Required action ::
Select every line below containing the word "pour".

[Page images and extracted text]

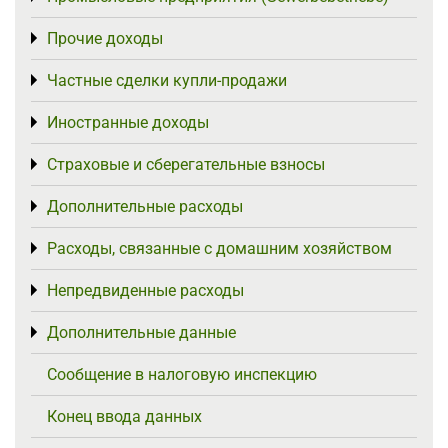
Прочие доходы
Toggle menu
Частные сделки купли-продажи
Toggle menu
Иностранные доходы
Toggle menu
Страховые и сберегательные взносы
Toggle menu
Дополнительные расходы
Toggle menu
Расходы, связанные с домашним хозяйством
Toggle menu
Непредвиденные расходы
Toggle menu
Дополнительные данные
Toggle menu
Сообщение в налоговую инспекцию
Конец ввода данных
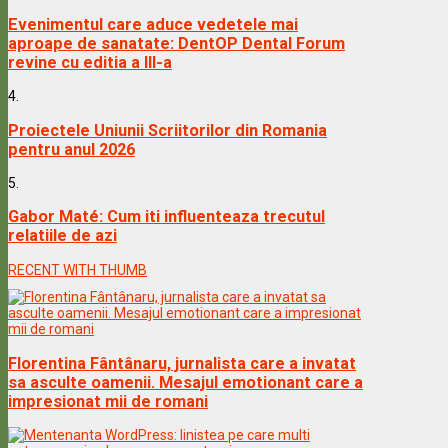
Evenimentul care aduce vedetele mai
aproape de sanatate: DentOP Dental Forum
revine cu editia a III-a
4.
Proiectele Uniunii Scriitorilor din Romania
pentru anul 2026
5.
Gabor Maté: Cum iti influenteaza trecutul
relatiile de azi
RECENT WITH THUMB
Florentina Fântânaru, jurnalista care a invatat
sa asculte oamenii. Mesajul emotionant care a
impresionat mii de romani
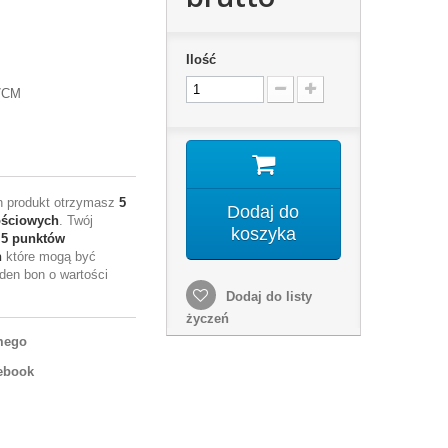
Ilość
7CM
en produkt otrzymasz
5
Dodaj do
ościowych
. Twój
koszyka
e
5
punktów
h
które mogą być
den bon o wartości
Dodaj do listy
życzeń
mego
ebook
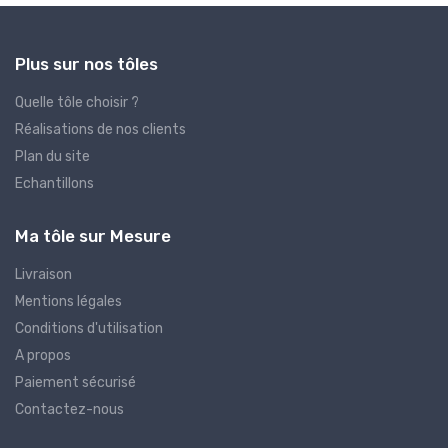
Plus sur nos tôles
Quelle tôle choisir ?
Réalisations de nos clients
Plan du site
Echantillons
Ma tôle sur Mesure
Livraison
Mentions légales
Conditions d'utilisation
A propos
Paiement sécurisé
Contactez-nous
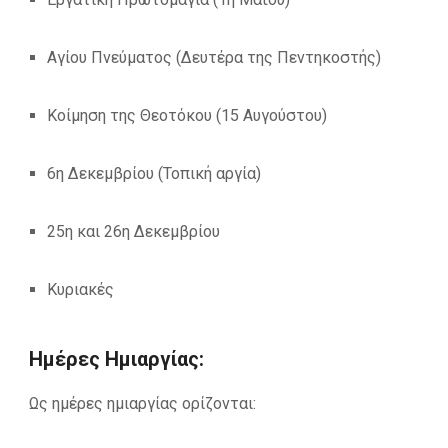
Αγίου Πνεύματος (Δευτέρα της Πεντηκοστής)
Κοίμηση της Θεοτόκου (15 Αυγούστου)
6
η
Δεκεμβρίου (Τοπική αργία)
25η και 26η Δεκεμβρίου
Κυριακές
Ημέρες Ημιαργίας:
Ως ημέρες ημιαργίας ορίζονται:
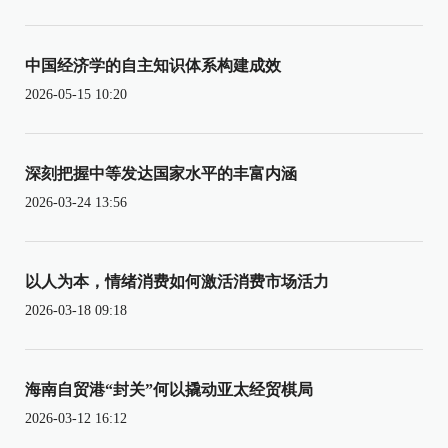
中国经济学的自主知识体系构建成效
2026-05-15 10:20
深刻把握中等发达国家水平的丰富内涵
2026-03-24 13:56
以人为本，情绪消费如何激活消费市场活力
2026-03-18 09:18
海南自贸港“封关”何以撬动亚太经贸棋局
2026-03-12 16:12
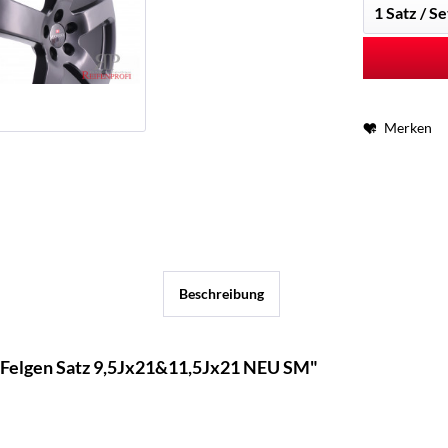
Merken
Beschreibung
 Felgen Satz 9,5Jx21&11,5Jx21 NEU SM"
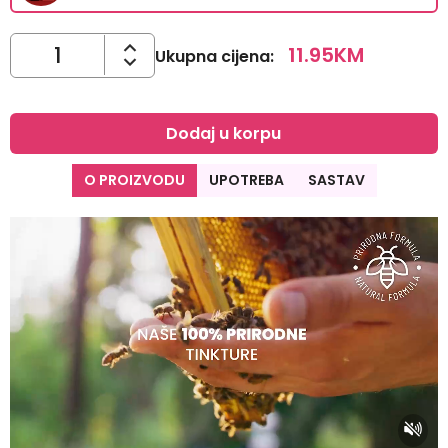
11.95
KM
Ukupna cijena
:
Dodaj u korpu
O PROIZVODU
UPOTREBA
SASTAV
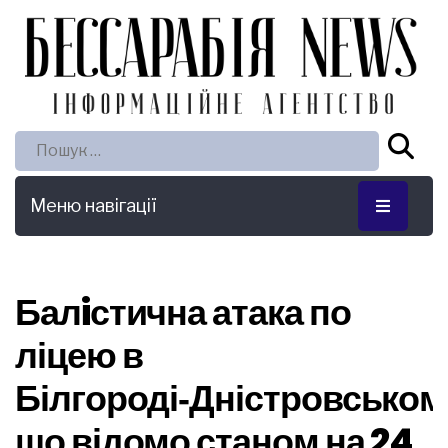
Пошук:
Меню навігації
Балiстична атака по
ліцею в
Білгороді‑Дністровськом
що відомо станом на 24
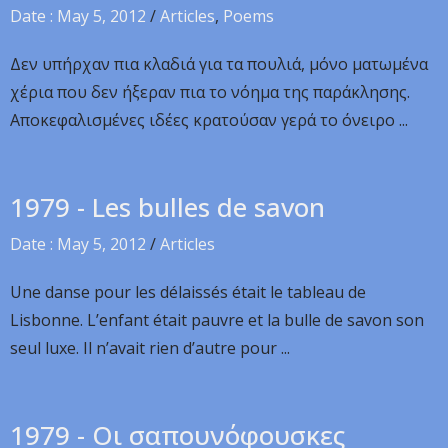
Date : May 5, 2012
/
Articles
,
Poems
Δεν υπήρχαν πια κλαδιά για τα πουλιά, μόνο ματωμένα
χέρια που δεν ήξεραν πια το νόημα της παράκλησης.
Αποκεφαλισμένες ιδέες κρατούσαν γερά το όνειρο ...
1979 - Les bulles de savon
Date : May 5, 2012
/
Articles
Une danse pour les délaissés était le tableau de
Lisbonne. L’enfant était pauvre et la bulle de savon son
seul luxe. Il n’avait rien d’autre pour ...
1979 - Οι σαπουνόφουσκες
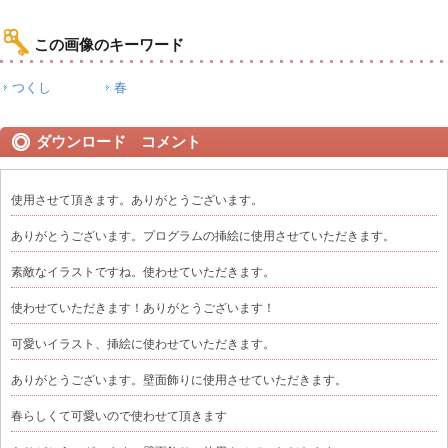
この画像のキーワード
つくし
春
ダウンロード コメント
使用させて頂きます。ありがとうございます。
ありがとうございます。プログラムの挿絵に使用させていただきます。
素敵なイラストですね。使わせていただきます。
使わせていただきます！ありがとうございます！
可愛いイラスト、挿絵に使わせていただきます。
ありがとうございます。壁面飾りに使用させていただきます。
春らしくて可愛いので使わせて頂きます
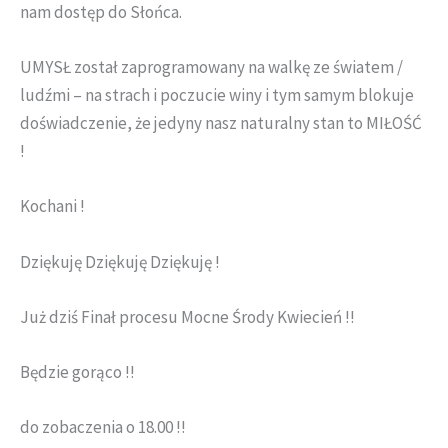
nam dostęp do Słońca.
UMYSŁ został zaprogramowany na walkę ze światem /
ludźmi – na strach i poczucie winy i tym samym blokuje
doświadczenie, że jedyny nasz naturalny stan to MIŁOŚĆ
!
Kochani !
Dziękuję Dziękuję Dziękuję !
Już dziś Finał procesu Mocne Środy Kwiecień !!
Będzie gorąco !!
do zobaczenia o 18.00 !!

The completed task ::
Une danse pour les délaissés était le tableau de
seul luxe. Il n’avait rien d’autre pour ...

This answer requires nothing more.